Joe diGenova, whose wife Victoria Toensing – a former deputy assistant attorney general – also represents Benghazi witnesses and others with knowledge of the terror attack, told WMAL radio that the loss of those missiles is also one the reason the US State Department shut down 19 embassies across the Middle East last week.
"A lot of people have come forward to share information with us," he said during the radio station's "Mornings On The Mall" program Monday morning.
"We have learned that one of the reasons the administration is so deeply concerned" is that "there were 400 surface-to-air missiles stolen, and that they are...in the hands of many people, and that the biggest fear in the US intelligence community is that one of these missiles will be used to shoot down an airliner. 400 missiles, surface-to-air missiles, taken from Libya."
Asked if the missiles are now "in the hands of al-Qaeda operatives," DiGenova replied, "That is what these people are telling us."
DiGenova said his sources are "former intelligence officials who stay in constant contact with people in the Special Ops and intelligence community."
"And it's pretty clear that the biggest concern right now are 400 missiles which have been diverted in Libya and have gotten in the hands of some very ugly people."
diGenova said that while he was uncertain whether the stolen weapons were being kept at the US Consulate's CIA annex, "it is clear that the annex was somehow involved in the process of the distribution of those missiles."
A longtime legal fixture inside the beltway, diGenova was US Attorney for the District of Columbia for four years beginning in 1983, and later was an Independent Counsel appointed to investigate a State Department official who ordered politically embarrassing searches of the passport files of Bill Clinton, Clinton's mother and Ross Perot before the 1992 presidential election.
In 2007 the New York State Senate retained him to investigate then-Gov.
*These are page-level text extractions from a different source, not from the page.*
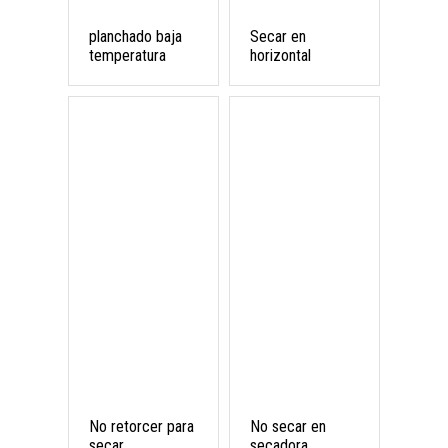
planchado baja
Secar en
temperatura
horizontal
No retorcer para
No secar en
secar
secadora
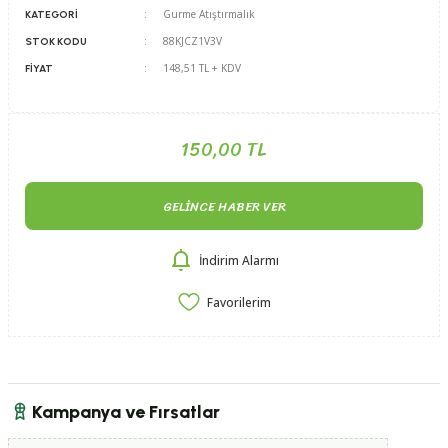
Gurme Atıştırmalık
KATEGORI
88KJCZ1V3V
STOK KODU
148,51 TL + KDV
FIYAT
150,00 TL
GELINCE HABER VER
İndirim Alarmı
Kampanya ve Fırsatlar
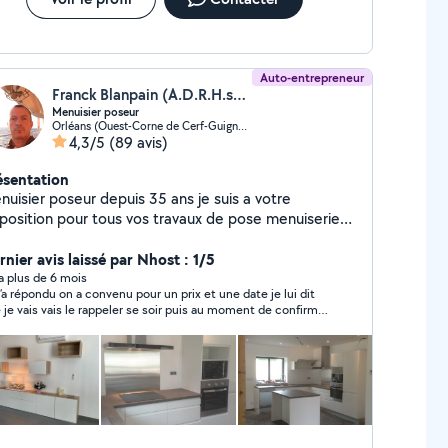
Auto-entrepreneur
Franck Blanpain (A.D.R.H.services)
Menuisier poseur
Orléans (Ouest-Corne de Cerf-Guignegault)
4,3/5
(89 avis)
ésentation
nuisier poseur depuis 35 ans je suis a votre
sposition pour tous vos travaux de pose menuiseries
 extérieur fenêtres volets roulant , climatisation
ortes , montage de meubles , pose cuisine , parquet
rnier avis laissé par Nhost : 1/5
certain produit
y a plus de 6 mois
m’a répondu on a convenu pour un prix et une date je lui dit
mme la création sur mesure de verrière type atelier
 je vais vais le rappeler se soir puis au moment de confirmer
c ou sans ouvrant, le parquet ,et toute la
me répond plus il lis mes messages mais ne me répond pas
uiserie portes, fenêtres,volets ,Velux . produit
mage il a l’air professionnel sauf a la fin il suffisait de me le
ais garantie constructeur Déplacement pour devis
e on peux prévenir si on vient pas cordialement.
tuit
Eliot Spitzer over allegations that he ordered the State Police to track the whereabouts of Republican State Senate Majority Leader Joseph L. Bruno when he used police escorts to travel to and around New York City.
Today diGenova and Toensnig, a former chief counsel for the US Senate Intelligence Committee, represent Gregory Hicks, the deputy chief of mission at the US Embassy in Libya at the time of the Benghazi attacks; and Mark Thompson, a former Marine who serves as Deputy Coordinator for Operations in the State Department's Counterterrorism Bureau.
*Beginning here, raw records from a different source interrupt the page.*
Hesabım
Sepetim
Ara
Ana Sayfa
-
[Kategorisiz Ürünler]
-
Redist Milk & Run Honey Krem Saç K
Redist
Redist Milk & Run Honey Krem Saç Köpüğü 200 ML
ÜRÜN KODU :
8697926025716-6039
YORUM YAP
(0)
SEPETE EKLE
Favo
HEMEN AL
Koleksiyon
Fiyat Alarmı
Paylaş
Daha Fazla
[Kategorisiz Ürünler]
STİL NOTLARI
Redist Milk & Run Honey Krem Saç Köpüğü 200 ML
The attorneys say Hicks' and Thompson's superiors subjected them to an intimidation campaign after then-Secretary Hillary Clinton's Accountability Review Board ignored their accounts of the Benghazi attack.
Toensing told Fox News in April that one of the two men was warned about the impact on his career if he cooperated with Republican investigators in Congress.
"It's frightening, and they're doing some very despicable threats to people," Toensing said.
"Not 'we're going to kill you,' or not 'we're going to prosecute you tomorrow,' but they're taking career people and making them well aware that their careers will be over."
President Obama has said he is unaware of any witnesses from Benghazi who have been prohibited from working with Congress. Secretary of State John Kerry has attributed such stories to "an enormous amount of misinformation."
In a May 30 letter, CIA Director John Brennan told Benghazi-stationed personnel that they were free to speak with Congress, but that they should involve their chain of command and follow specific procedures.
That measure was seen in some circles as a subtle warning that CIA agents must not approach lawmakers on their own.
Renewed interest in Middle Eastern terrorism appeared in Washington last week, as the State Department shuttered 19 embassies across the region, following what the administration said was a credible terrorist threat articulated by someone high in the command structure of al-Qaeda in the Arabian Peninsula.
diGenova said Monday that he knows what that threat may have involved.
The loss of the 400 surface-to-air missiles, he told WMAL's audience, "is why we shut down the 19 embassies recently."
"They were afraid that there was going to be a missile attack on one of the embassies. Remember, you can take a shoulder-held missile and shoot it into an embassy. Not just into the sky."
"That's what this was all about," he insisted. "That's why they're so worried. That's why they have lied repeatedly about what happened in Benghazi, because they are now responsible for all of the stepchildren of violence that happens as a result of this. This is a very serious matter."